We have a function that calculates student truancy records by counting their absence in a moving 30 days window. It uses a recursive CTE to count any 30 days passed.
Then we use other table to join this table valued function, and it was extremely slow as records increased.
I tuned it to select the TVF into temp table, then other table can join the temp table, it increased some performance.
But still this is the most cost query in my program, any other things I can do to tune the performance?

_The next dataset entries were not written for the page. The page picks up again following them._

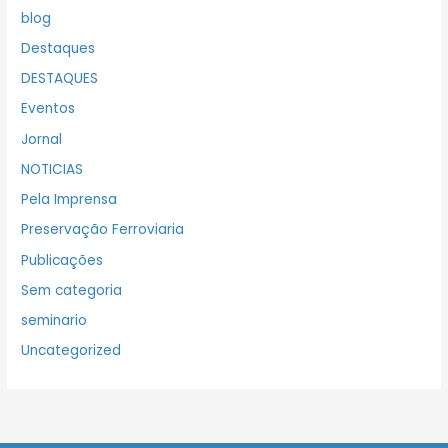
blog
Destaques
DESTAQUES
Eventos
Jornal
NOTICIAS
Pela Imprensa
Preservação Ferroviaria
Publicações
Sem categoria
seminario
Uncategorized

CREATE FUNCTION [dbo].[MaxTruantCount_Any30Day] ()
RETURNS TABLE
AS
RETURN
WITH FirstLastAbsentDates AS
(
SELECT a.StudentId
,MIN(a.Att_Date) AS FirstDay
,MAX(a.Att_Date) AS LastDay
FROM TruantDay a
JOIN SchoolYear b
ON a.SchoolYearId = b.Id
AND GETDATE() BETWEEN b.StartDate AND b.EndDate
WHERE a.IsAbsent = 1
AND a.IsCleared = 0
GROUP BY a.StudentId
HAVING MAX(a.Att_Date) > MIN(a.Att_Date)
)
, DateRangeEndDays (StudentId, EndDay) AS
(
SELECT a.StudentId
,a.LastDay
FROM FirstLastAbsentDates a
UNION ALL
SELECT a.StudentId
,DATEADD(d, -1, c.EndDay) AS EndDay
FROM FirstLastAbsentDates a
JOIN DateRangeEndDays c
ON c.StudentId = a.StudentId
WHERE DATEADD(d, -1, c.EndDay) > a.FirstDay
)
, AbsenceCounts AS
(
SELECT a.StudentId
, a.EndDay
, COUNT(*) AS AbsenceCount
FROM DateRangeEndDays a
JOIN TruantDay b
ON b.StudentId = a.StudentId
WHERE b.IsAbsent = 1
AND b.IsCleared = 0
AND b.Att_Date BETWEEN DATEADD(d, -30, a.EndDay)
AND a.EndDay
GROUP BY a.StudentId, a.EndDay
)
, MaxAbsenceCounts AS
(
SELECT a.StudentId
, MAX(a.AbsenceCount) AS MaxAbsenceCount
FROM AbsenceCounts a
GROUP BY a.StudentID
)
, MaxAbsenceDate AS
(
SELECT a.StudentId
, MIN(b.EndDay) AS MaxAbsenceDate
, a.MaxAbsenceCount
FROM MaxAbsenceCounts a
JOIN AbsenceCounts b
ON a.StudentId = b.StudentId
AND a.MaxAbsenceCount = b.AbsenceCount
GROUP BY a.StudentId, a.MaxAbsenceCount
)
SELECT a.StudentId AS StudentId
,a.MaxAbsenceCount AS MaxAbsenceCount
,a.MaxAbsenceDate AS MaxAbsenceDate
FROM MaxAbsenceDate a
--order by a.StudentId
;
March 17, 2021 at 1:32 am
That function can be rewritten to perform a lot better - but to do that we need sample data and tables to test, with expected results based on the sample data.
Jeffrey Williams
Problems are opportunities brilliantly disguised as insurmountable obstacles.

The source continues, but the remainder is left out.